AIM OF THE EXERCISE
Going through the records that follow, please count the lines with "Blue" in them and give only the count.

DATA FOR THIS TASK
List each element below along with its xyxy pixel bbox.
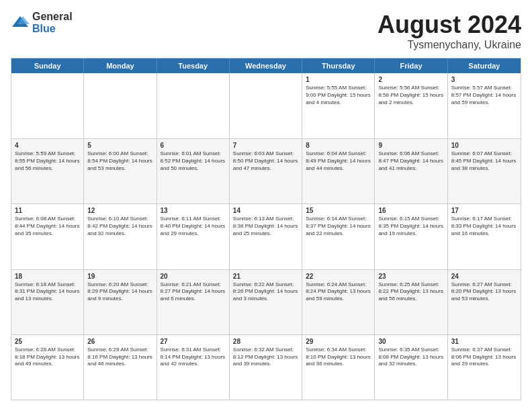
cell-date-number: 26 [87, 338, 152, 345]
header: General Blue August 2024 Tysmenychany, U… [11, 11, 521, 51]
cell-info: Sunrise: 5:55 AM Sunset: 9:00 PM Dayligh… [306, 85, 371, 106]
cell-info: Sunrise: 6:03 AM Sunset: 8:50 PM Dayligh… [233, 150, 298, 172]
cell-date-number: 28 [233, 338, 298, 345]
calendar-day-cell: 26Sunrise: 6:29 AM Sunset: 8:16 PM Dayli… [84, 335, 157, 400]
cell-info: Sunrise: 6:04 AM Sunset: 8:49 PM Dayligh… [306, 150, 371, 172]
page: General Blue August 2024 Tysmenychany, U… [0, 0, 532, 411]
logo-text: General Blue [32, 11, 73, 34]
calendar-row: 1Sunrise: 5:55 AM Sunset: 9:00 PM Daylig… [11, 73, 521, 138]
cell-info: Sunrise: 6:08 AM Sunset: 8:44 PM Dayligh… [15, 216, 80, 237]
title-month: August 2024 [378, 11, 521, 39]
calendar-day-cell: 27Sunrise: 6:31 AM Sunset: 8:14 PM Dayli… [157, 335, 230, 400]
cell-date-number: 10 [451, 142, 517, 149]
cell-info: Sunrise: 6:18 AM Sunset: 8:31 PM Dayligh… [15, 281, 80, 303]
empty-cell [157, 73, 230, 138]
cell-date-number: 5 [87, 142, 152, 149]
empty-cell [84, 73, 157, 138]
cell-info: Sunrise: 5:56 AM Sunset: 8:58 PM Dayligh… [378, 85, 443, 106]
calendar-day-cell: 6Sunrise: 6:01 AM Sunset: 8:52 PM Daylig… [157, 139, 230, 203]
logo-blue: Blue [32, 23, 73, 35]
cell-date-number: 20 [161, 273, 226, 280]
cell-date-number: 6 [161, 142, 226, 149]
calendar-day-cell: 13Sunrise: 6:11 AM Sunset: 8:40 PM Dayli… [157, 204, 230, 269]
cell-info: Sunrise: 5:59 AM Sunset: 8:55 PM Dayligh… [15, 150, 80, 172]
calendar-row: 18Sunrise: 6:18 AM Sunset: 8:31 PM Dayli… [11, 269, 521, 334]
logo-general: General [32, 11, 73, 23]
logo-icon [11, 13, 30, 32]
cell-date-number: 4 [15, 142, 80, 149]
cell-info: Sunrise: 6:22 AM Sunset: 8:26 PM Dayligh… [233, 281, 298, 303]
cell-date-number: 15 [306, 207, 371, 214]
cell-date-number: 25 [15, 338, 80, 345]
cell-date-number: 30 [378, 338, 443, 345]
calendar-day-cell: 16Sunrise: 6:15 AM Sunset: 8:35 PM Dayli… [375, 204, 447, 269]
cell-info: Sunrise: 6:25 AM Sunset: 8:22 PM Dayligh… [378, 281, 443, 303]
calendar-day-cell: 4Sunrise: 5:59 AM Sunset: 8:55 PM Daylig… [11, 139, 84, 203]
cell-info: Sunrise: 6:11 AM Sunset: 8:40 PM Dayligh… [161, 216, 226, 237]
cell-date-number: 8 [306, 142, 371, 149]
cell-info: Sunrise: 6:15 AM Sunset: 8:35 PM Dayligh… [378, 216, 443, 237]
cell-info: Sunrise: 6:17 AM Sunset: 8:33 PM Dayligh… [451, 216, 517, 237]
cell-info: Sunrise: 5:57 AM Sunset: 8:57 PM Dayligh… [451, 85, 517, 106]
weekday-header: Saturday [448, 58, 521, 73]
title-block: August 2024 Tysmenychany, Ukraine [378, 11, 521, 51]
calendar-day-cell: 7Sunrise: 6:03 AM Sunset: 8:50 PM Daylig… [230, 139, 302, 203]
logo: General Blue [11, 11, 73, 34]
calendar-day-cell: 21Sunrise: 6:22 AM Sunset: 8:26 PM Dayli… [230, 270, 302, 334]
cell-date-number: 24 [451, 273, 517, 280]
cell-date-number: 29 [306, 338, 371, 345]
empty-cell [230, 73, 302, 138]
cell-date-number: 1 [306, 76, 371, 83]
cell-info: Sunrise: 6:24 AM Sunset: 8:24 PM Dayligh… [306, 281, 371, 303]
cell-date-number: 14 [233, 207, 298, 214]
title-location: Tysmenychany, Ukraine [378, 39, 521, 51]
calendar-day-cell: 29Sunrise: 6:34 AM Sunset: 8:10 PM Dayli… [302, 335, 375, 400]
cell-info: Sunrise: 6:32 AM Sunset: 8:12 PM Dayligh… [233, 347, 298, 368]
cell-date-number: 21 [233, 273, 298, 280]
cell-info: Sunrise: 6:29 AM Sunset: 8:16 PM Dayligh… [87, 347, 152, 368]
weekday-header: Friday [375, 58, 447, 73]
cell-date-number: 3 [451, 76, 517, 83]
cell-date-number: 31 [451, 338, 517, 345]
calendar-day-cell: 2Sunrise: 5:56 AM Sunset: 8:58 PM Daylig… [375, 73, 447, 138]
cell-info: Sunrise: 6:01 AM Sunset: 8:52 PM Dayligh… [161, 150, 226, 172]
weekday-header: Wednesday [230, 58, 302, 73]
calendar-day-cell: 11Sunrise: 6:08 AM Sunset: 8:44 PM Dayli… [11, 204, 84, 269]
weekday-header: Thursday [302, 58, 375, 73]
cell-info: Sunrise: 6:37 AM Sunset: 8:06 PM Dayligh… [451, 347, 517, 368]
cell-info: Sunrise: 6:21 AM Sunset: 8:27 PM Dayligh… [161, 281, 226, 303]
calendar-day-cell: 28Sunrise: 6:32 AM Sunset: 8:12 PM Dayli… [230, 335, 302, 400]
calendar-day-cell: 12Sunrise: 6:10 AM Sunset: 8:42 PM Dayli… [84, 204, 157, 269]
cell-date-number: 16 [378, 207, 443, 214]
cell-date-number: 7 [233, 142, 298, 149]
cell-info: Sunrise: 6:10 AM Sunset: 8:42 PM Dayligh… [87, 216, 152, 237]
calendar-day-cell: 30Sunrise: 6:35 AM Sunset: 8:08 PM Dayli… [375, 335, 447, 400]
calendar-day-cell: 18Sunrise: 6:18 AM Sunset: 8:31 PM Dayli… [11, 270, 84, 334]
calendar-day-cell: 1Sunrise: 5:55 AM Sunset: 9:00 PM Daylig… [302, 73, 375, 138]
cell-info: Sunrise: 6:27 AM Sunset: 8:20 PM Dayligh… [451, 281, 517, 303]
empty-cell [11, 73, 84, 138]
calendar-day-cell: 19Sunrise: 6:20 AM Sunset: 8:29 PM Dayli… [84, 270, 157, 334]
cell-date-number: 2 [378, 76, 443, 83]
cell-date-number: 27 [161, 338, 226, 345]
cell-info: Sunrise: 6:28 AM Sunset: 8:18 PM Dayligh… [15, 347, 80, 368]
calendar-row: 25Sunrise: 6:28 AM Sunset: 8:18 PM Dayli… [11, 334, 521, 400]
calendar-day-cell: 10Sunrise: 6:07 AM Sunset: 8:45 PM Dayli… [448, 139, 521, 203]
calendar-day-cell: 20Sunrise: 6:21 AM Sunset: 8:27 PM Dayli… [157, 270, 230, 334]
calendar-day-cell: 9Sunrise: 6:06 AM Sunset: 8:47 PM Daylig… [375, 139, 447, 203]
calendar-day-cell: 17Sunrise: 6:17 AM Sunset: 8:33 PM Dayli… [448, 204, 521, 269]
calendar-day-cell: 14Sunrise: 6:13 AM Sunset: 8:38 PM Dayli… [230, 204, 302, 269]
calendar-header: SundayMondayTuesdayWednesdayThursdayFrid… [11, 58, 521, 73]
cell-date-number: 12 [87, 207, 152, 214]
weekday-header: Sunday [11, 58, 84, 73]
cell-date-number: 13 [161, 207, 226, 214]
calendar-day-cell: 25Sunrise: 6:28 AM Sunset: 8:18 PM Dayli… [11, 335, 84, 400]
weekday-header: Monday [84, 58, 157, 73]
cell-info: Sunrise: 6:20 AM Sunset: 8:29 PM Dayligh… [87, 281, 152, 303]
calendar-day-cell: 8Sunrise: 6:04 AM Sunset: 8:49 PM Daylig… [302, 139, 375, 203]
cell-date-number: 22 [306, 273, 371, 280]
calendar-day-cell: 31Sunrise: 6:37 AM Sunset: 8:06 PM Dayli… [448, 335, 521, 400]
cell-info: Sunrise: 6:00 AM Sunset: 8:54 PM Dayligh… [87, 150, 152, 172]
calendar-day-cell: 5Sunrise: 6:00 AM Sunset: 8:54 PM Daylig… [84, 139, 157, 203]
cell-date-number: 23 [378, 273, 443, 280]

YOUR SOLUTION
5